We propose the task of Panoptic Scene Completion~(PSC) which extends the recently popular Semantic Scene Completion (SSC) task with instance-level information to produce a richer understanding of the 3D scene. Our PSC proposal utilizes a hybrid mask-based technique on the non-empty voxels from sparse multi-scale completions. Whereas the SSC literature overlooks uncertainty which is critical for robotics applications, we instead propose an efficient ensembling to estimate both voxel-wise and instance-wise uncertainties along PSC. This is achieved by building on a multi-input multi-output (MIMO) strategy, while improving performance and yielding better uncertainty for little additional compute. Additionally, we introduce a technique to aggregate permutation-invariant mask predictions. Our experiments demonstrate that our method surpasses all baselines in both Panoptic Scene Completion and uncertainty estimation on three large-scale autonomous driving datasets. Our code and data will be made public.

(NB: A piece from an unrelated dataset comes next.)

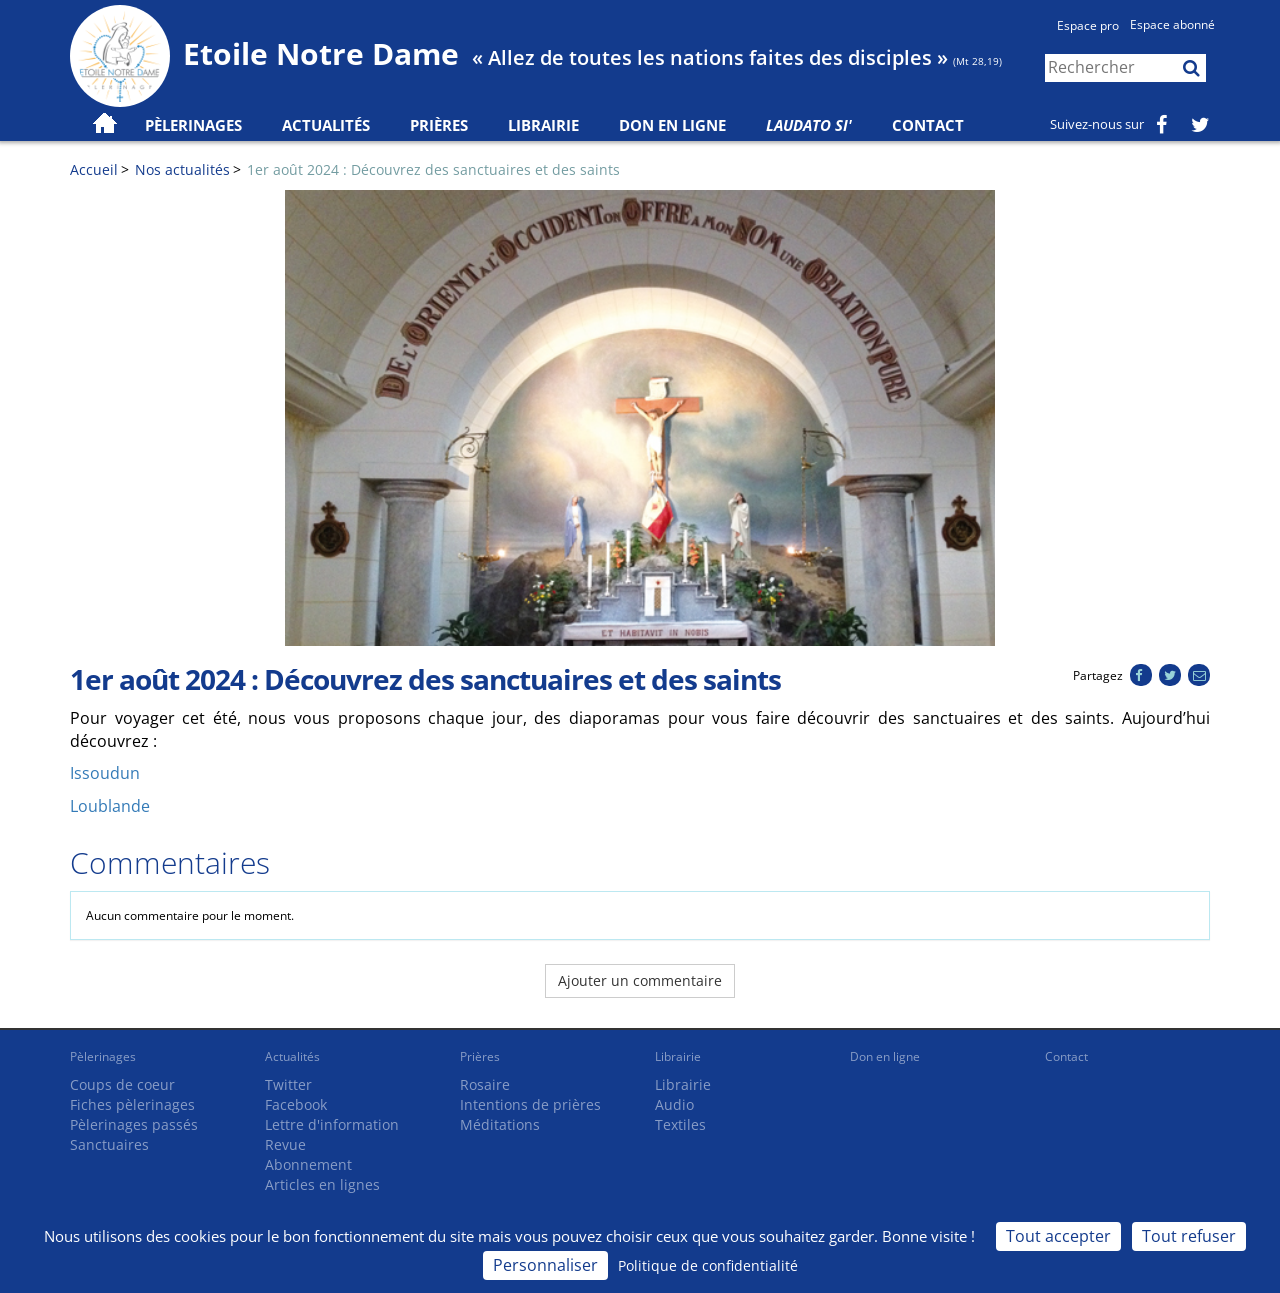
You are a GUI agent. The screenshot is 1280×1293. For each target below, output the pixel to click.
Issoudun (105, 773)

Thu 20 June 13:54 - 14:12 PDT

Oral #4
PlatoNeRF: 3D Reconstruction in Plato's Cave via Single-View Two-Bounce Lidar

Tzofi Klinghoffer · Xiaoyu Xiang · Siddharth Somasundaram · Yuchen Fan · Christian Richardt · Ramesh Raskar · Rakesh Ranjan

3D reconstruction from a single-view is challenging because of the ambiguity from monocular cues and lack of information about occluded regions. Neural radiance fields (NeRF), while popular for view synthesis and 3D reconstruction, are typically reliant on multi-view images. Existing methods for single-view 3D reconstruction with NeRF rely on either data priors to hallucinate views of occluded regions, which may not be physically accurate, or shadows observed by RGB cameras, which are difficult to detect in ambient light and low albedo backgrounds. We propose using time-of-flight data captured by a single-photon avalanche diode to overcome these limitations. Our method models two-bounce optical paths with NeRF, using lidar transient data for supervision. By leveraging the advantages of both NeRF and two-bounce light measured by lidar, we demonstrate that we can reconstruct visible and occluded geometry without data priors or reliance on controlled ambient lighting or scene albedo. In addition, we demonstrate improved generalization under practical constraints on sensor spatial- and temporal-resolution. We believe our method is a promising direction as single-photon lidars become ubiquitous on consumer devices, such as phones, tablets, and headsets.

Thu 20 June 14:12 - 14:30 PDT

Oral #5
A Subspace-Constrained Tyler's Estimator and its Applications to Structure from Motion

Feng Yu · Teng Zhang · Gilad Lerman

We present the subspace-constrained Tyler's estimator (STE) designed for recovering a low-dimensional subspace within a dataset that may be highly corrupted with outliers. STE is a fusion of the Tyler's M-estimator (TME) and a variant of the fast median subspace, offering superior computational efficiency compared to TME. Our theoretical analysis suggests that, under a common inlier-outlier model, STE can effectively recover the underlying subspace, even when it contains a smaller fraction of inliers relative to other methods in the field of robust subspace recovery. We apply STE in the context of Structure from Motion (SfM) in two ways: for robust estimation of the fundamental matrix and for the removal of outlying cameras, enhancing the robustness and speed of the SfM pipeline. Numerical experiments confirm the state-of-the-art performance of our method in these applications. This research makes significant contributions to the field of robust subspace recovery, particularly in the context of computer vision and 3D reconstruction.